Entries provided below:

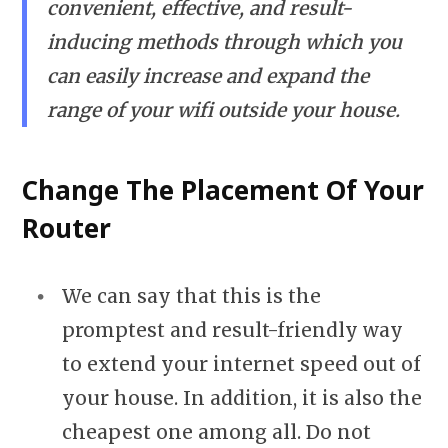
convenient, effective, and result-
inducing methods through which you
can easily increase and expand the
range of your wifi outside your house.
Change The Placement Of Your
Router
We can say that this is the
promptest and result-friendly way
to extend your internet speed out of
your house. In addition, it is also the
cheapest one among all. Do not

End of Entries provided.

Aim of the exercise: Leave the pictures out and copy the rest of the data exactly.

Expected answer:
convenient, effective, and result-
inducing methods through which you
can easily increase and expand the
range of your wifi outside your house.
Change The Placement Of Your
Router
We can say that this is the
promptest and result-friendly way
to extend your internet speed out of
your house. In addition, it is also the
cheapest one among all. Do not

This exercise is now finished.